Die überlange Eröffnungsrede der diesjährigen Entwicklerkonferenz demonstriert, in welchem Dilemma Apple steckt. Der Konzern ist voll mit der Pflege seiner bestehenden Produktlinien beschäftigt. An Veränderungswillen, das beweist schon die Zahl der präsentierten Neuerungen, mangelt es nicht. Aber alles dreht sich - mit Ausnahme des HomePods - um Verbesserungen bestehender Angebote. Ein Luxusproblem, besonders wenn Apple für seinen neuen iMac Pro schlappe 5000 Dollar verlangen kann.

Aber eben nicht wegweisende Innovationen – so wie einst der iPod, das iPhone oder der iPad, die ganze Produktkategorien neu definierten. Selbst die Hoffnung, dass Apple endlich Microsoft, Google, Samsung und Facebook Oculus mit der Präsentation eines eigenen Produkts bei Virtueller und Erweiterter Realität Paroli bieten würde, erfüllte sich am Montag nicht.
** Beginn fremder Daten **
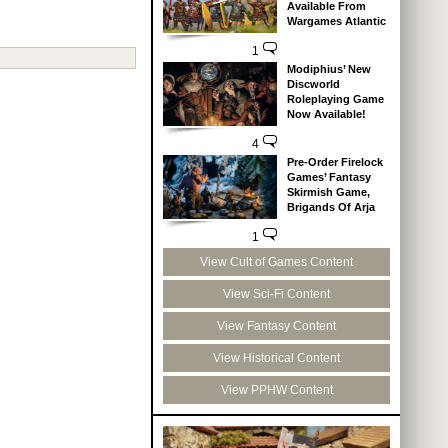
Available From
Wargames Atlantic
1
Modiphius’ New
Discworld
Roleplaying Game
Now Available!
4
Pre-Order Firelock
Games’ Fantasy
Skirmish Game,
Brigands Of Arja
1
View Cult of Games Content
View Sci-Fi Content
View Fantasy Content
View Historical Content
View PPHW Content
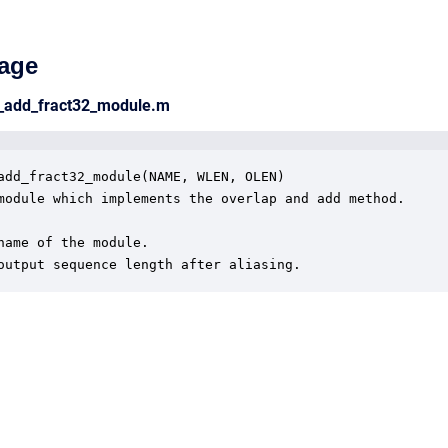
age
p_add_fract32_module.m
add_fract32_module(NAME, WLEN, OLEN)

module which implements the overlap and add method.

name of the module.

output sequence length after aliasing.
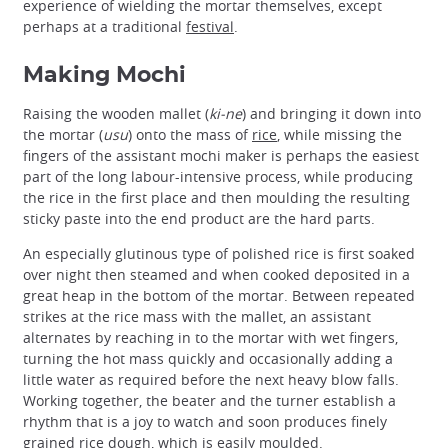
experience of wielding the mortar themselves, except
perhaps at a traditional
festival
.
Making Mochi
Raising the wooden mallet (
ki-ne
) and bringing it down into
the mortar (
usu
) onto the mass of
rice
, while missing the
fingers of the assistant mochi maker is perhaps the easiest
part of the long labour-intensive process, while producing
the rice in the first place and then moulding the resulting
sticky paste into the end product are the hard parts.
An especially glutinous type of polished rice is first soaked
over night then steamed and when cooked deposited in a
great heap in the bottom of the mortar. Between repeated
strikes at the rice mass with the mallet, an assistant
alternates by reaching in to the mortar with wet fingers,
turning the hot mass quickly and occasionally adding a
little water as required before the next heavy blow falls.
Working together, the beater and the turner establish a
rhythm that is a joy to watch and soon produces finely
grained rice dough, which is easily moulded.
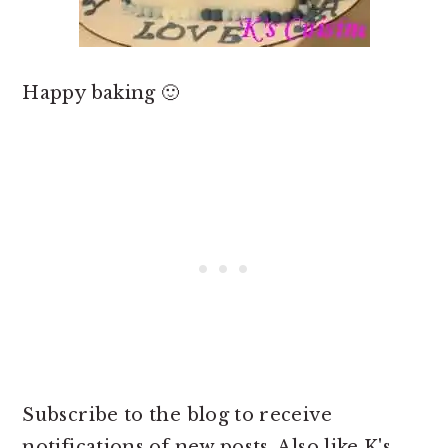
Happy baking 🙂
Subscribe to the blog to receive
notifications of new posts. Also like K's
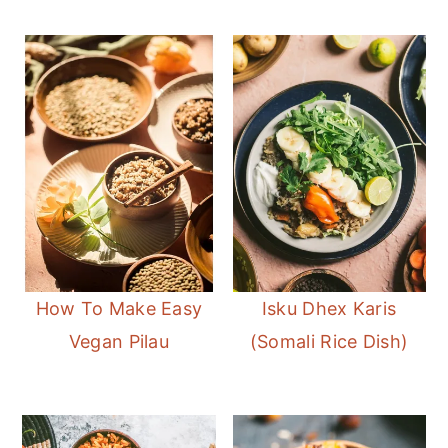
How To Make Easy
Isku Dhex Karis
Vegan Pilau
(Somali Rice Dish)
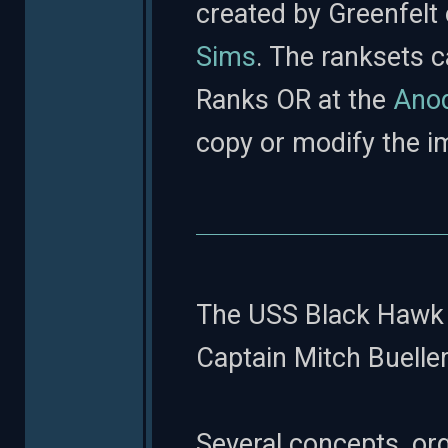
created by Greenfelt
Sims
. The ranksets 
Ranks OR at the
Anod
copy or modify the i
The USS Black Hawk 
Captain Mitch Bueller
Several concepts, or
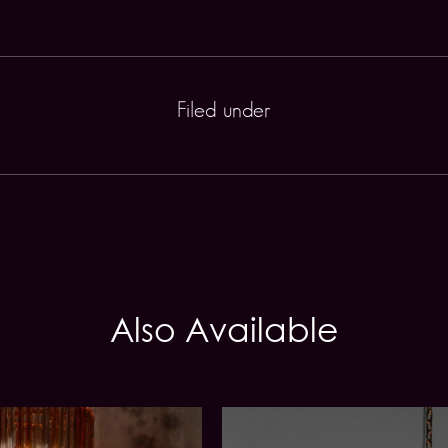
Filed under
Also Available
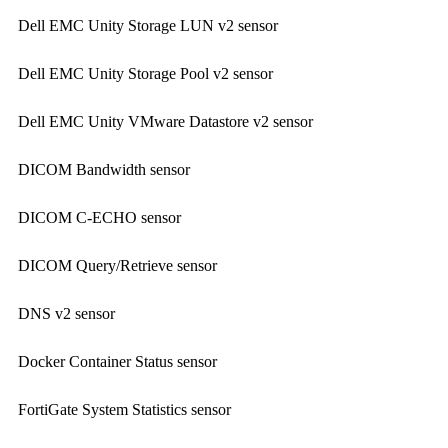
Dell EMC Unity Storage LUN v2 sensor
Dell EMC Unity Storage Pool v2 sensor
Dell EMC Unity VMware Datastore v2 sensor
DICOM Bandwidth sensor
DICOM C-ECHO sensor
DICOM Query/Retrieve sensor
DNS v2 sensor
Docker Container Status sensor
FortiGate System Statistics sensor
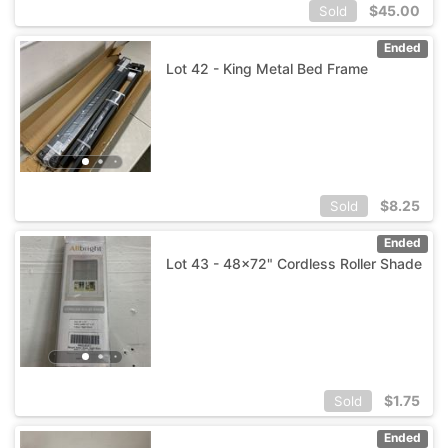
$
45.00
Sold
Ended
Lot 42 - King Metal Bed Frame
$
8.25
Sold
Ended
Lot 43 - 48x72" Cordless Roller Shade
$
1.75
Sold
Ended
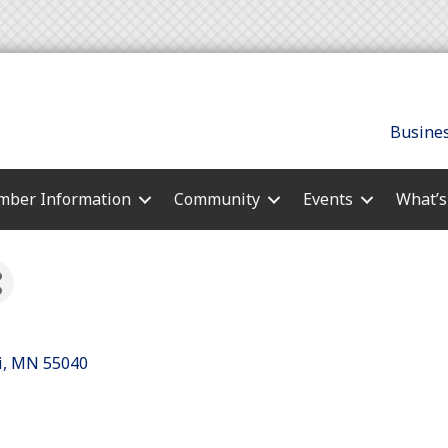
Busines
ber Information
Community
Events
What’
i
MN
55040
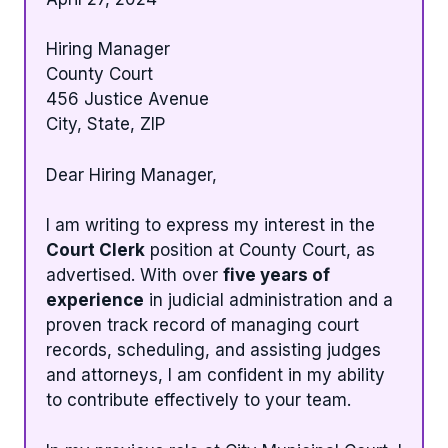
Hiring Manager
County Court
456 Justice Avenue
City, State, ZIP
Dear Hiring Manager,
I am writing to express my interest in the
Court Clerk
position at County Court, as
advertised. With over
five years of
experience
in judicial administration and a
proven track record of managing court
records, scheduling, and assisting judges
and attorneys, I am confident in my ability
to contribute effectively to your team.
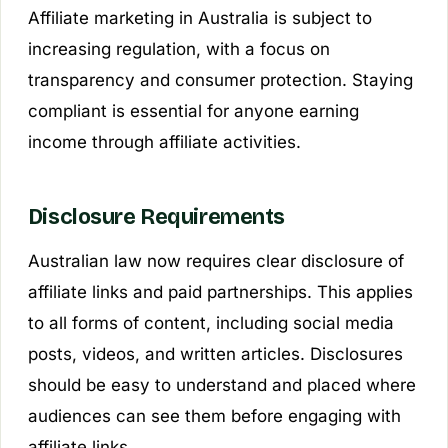
Affiliate marketing in Australia is subject to
increasing regulation, with a focus on
transparency and consumer protection. Staying
compliant is essential for anyone earning
income through affiliate activities.
Disclosure Requirements
Australian law now requires clear disclosure of
affiliate links and paid partnerships. This applies
to all forms of content, including social media
posts, videos, and written articles. Disclosures
should be easy to understand and placed where
audiences can see them before engaging with
affiliate links.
Zumindest wird mit der neuesten Version von iOS nun eine Programmierschnittstelle bereitgestellt, damit erweiterte Realität nicht nur auf Android, sondern auch iPhone und iPad erlebbar wird. Und damit auf „hunderten Millionen von iPhone und iPads“ (O-Ton- Federighi). Über Nacht, so tönte Apples Softwarechef trotzig, habe man damit die größte Plattform für Erweiterte Realität geschaffen. Jetzt sollen die externen Entwickler erstmal vorlegen, bevor Apple sich mit einer eigenen Datenbrille an den Markt wagt.

Die Ironie ist, dass Cook gerade wegen des Mangels an Risiko Apple zum wertvollsten Konzern der Welt gemacht hat. In den sechs Jahren seiner Ägide hat er zwar keinen neuen Mega-Bestseller hervorgebracht – die Apple Watch war es jedenfalls nicht – aber eben auch keinen Flop.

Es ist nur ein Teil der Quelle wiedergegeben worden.